The Canadian Mounties appeared to be only mildly stunned by their odd transension through space and matter. They all looked at eachother, did a little tap step with their boots, and said in perfect unison; “Lord ‘tunderin’ Jesus. What’s the problem eh?”
“We’ll explain on the way” said Burgoo King Jr.
The mounties did what they do best- mount. In slightly less than three seconds, all of the red clad do gooders had jumped on the horses and made it nearly a quarter of a mile in the direction of the railroad tressle. Mr. Mouse, Groves, Chuck, Nosferatu, and yours truly all did the robot and threw confetti made from recycled hats like the one little debbie used to wear as a send off.
For the next 56.8 minutes, I endured the aches that came to my furcula, glenoid, and islets of langerhans; while Chuck and Groves moaned; Mr. Mouse fretted; the University of Vermont Equestrian Team snored- and Nosferatu drank. At the end of the 56.8 minutes the Mounties and Horses returned.
“We’ve got some good news and some bad news eh” said the Captain of the Mounties.
“Do continue” Said Chuck.
“Well, we like, got the pictures.
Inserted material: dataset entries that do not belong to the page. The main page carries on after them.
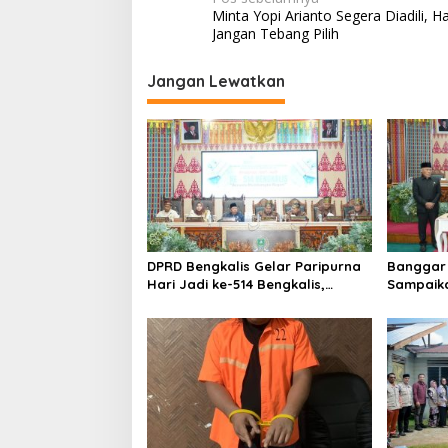
N
n
Minta Yopi Arianto Segera Diadili, H
a
Jangan Tebang Pilih
v
i
Jangan Lewatkan
g
a
s
i
p
o
DPRD Bengkalis Gelar Paripurna
Banggar 
s
Hari Jadi ke-514 Bengkalis,
Sampaik
Dalam Semangat Membangun
Ranperd
Negeri Junjungan.
Pelaksan
Anggara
So ya woont be hurtin’ anymore eh. They aint much ta look at after gettin’ run over by the trains, but we got ‘em”
“So, what’s the bad news ?” asked Groves.
“Oh, well, we like, got the pictures, but we didn’t get a ‘drat’ or a ‘curses’ or a ‘foiled again’ from any of the folks that tied the pictures to the track, eh”
“So, does this mean we can expect more trouble from Thrum-Cap, Coil, and Admantine in the future?” I asked.
“’Fraid sooo” said the Mounty Captain.
“Oh well” said Groves “At least my nasal barbels and adipose fins don’t hurt anymore”
So, we gave each of the mountys a wheat penny, a North Carolina quarter, and watched as they skipped into the fax machine-then took off to the Great White North.
We then turned our attention to the University of Vermont Equestrian team and their high-tech horses. To each member of the team, we gave an electric pogo stick-and to each horse we gave a package of Passion Fruit Waffle flavored tick tacks and a Theremin. It was the least we could do for these four legged wonderbeings -who had managed to solve our latest problem through their knowledge of sophisticated communication techniques.